Che differenza c’è fra Scilipoti e alcune dichiarazioni che abbiamo sentito?
Fra il microchip sotto pelle, l’ignoranza sul criterio delle elezioni del presidente della Repubblica, l’ode al (fu) presidente Chavez e le risposte che ottenne Sabrina Nobile delle Iene (Il Darfur sono cose fatte in fretta, Mandela è presidente del Brasile, la Consob non so cosa sia)?
Che cosa c’è di nuovo in chi parla di fascismo buono (Berlusconi lo fa da anni con continuità e rettifica da anni con la stessa continuità)?
Cosa c’è di nuovo in chi parla di pennivendoli o di stampa di regime, non vi suona già sentito? Non vi suona già sentito il complotto, i poteri forti?
Cosa c’è di nuovo in chi manda a fanculo i politici di professione? La lotta contro i professionisti della politica non è una guerra santa di SB da quando è entrato in parlamento?
Dichiarare una cosa un giorno e farsi smentire dal padrone del vapore il giorno dopo, non è stata la prassi dentro il PDL?
Dichiarare tutto e il suo contrario non è la regola aurea con cui il PD manda nella spazzatura la chiarezza di una linea politica?
Sì, certo, quelli di prima hanno fatto – non tutti, non tutti! – pietà, ma cosa c’entra?
Non ci stiamo semplicemente accontentando di fatto e pretendendo a parole?
Se il problema è il merito, migliorare, progredire, il nuovo che avanza rischia di concorrere poco o nulla, sarà forse in grado di lanciare slogan nuovi (L’onestà tornerà di moda, certo, nel Paese dell’evasione fiscale di massa, della corruzione sistematica e dilagante, aggiungete quello che vi pare), ma non di attecchire sul serio.
E per un motivo molto semplice: parte dalla faccia, dall’età, dalla novità, non dal merito.
La decrescita felice è progresso?
Impedire a un parlamentare capace di essere rieletto dopo due mandati e sostituirlo con un novizio della politica, è progresso?
Ritornare alla lira è progresso?
Nemmeno una parola sulla criminalità organizzata o sulle donne, è progresso?
Mettere in dubbio la Costituzione è progresso? Distruggere è progresso?
Ricercare con determinazione un capo da seguire, è progresso?
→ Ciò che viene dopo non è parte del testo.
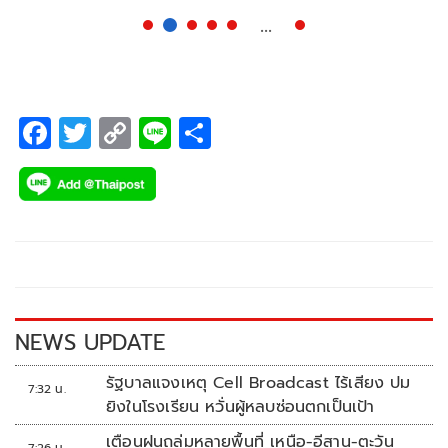
...
F
T
C
Li
S
ac
wi
o
n
h
e
tt
p
e
ar
b
er
y
e
o
Li
o
n
k
k
NEWS UPDATE
รัฐบาลแจงเหตุ Cell Broadcast ไร้เสียง ปม
7:32 น.
ยิงในโรงเรียน หวั่นผู้หลบซ่อนตกเป็นเป้า
เตือนฝนถล่มหลายพื้นที่ เหนือ-อีสาน-ตะวัน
E, per tornare al linguaggio, essere così livorosi e privi di autocritica, è progresso?
Prima di concedere le attenuanti della novità, della mancanza di esperienza, forse basterebbe farsi qualche domanda.
Se quello che sentiamo in questi giorni lo avessimo sentito dal vecchio, come avremmo reagito?
Se le dichiarazioni di Grillo e degli eletti o i video di presentazione li avessimo visti in casa PD o PDL o Monti, come avremmo reagito?
Vogliamo nuovi Scilipoti o vogliamo sbarazzarci degli Scilipoti?
Cerchiamo una nuova attrazione per il circo o pensiamo che sia ora di chiudere un circo e aprire un Parlamento?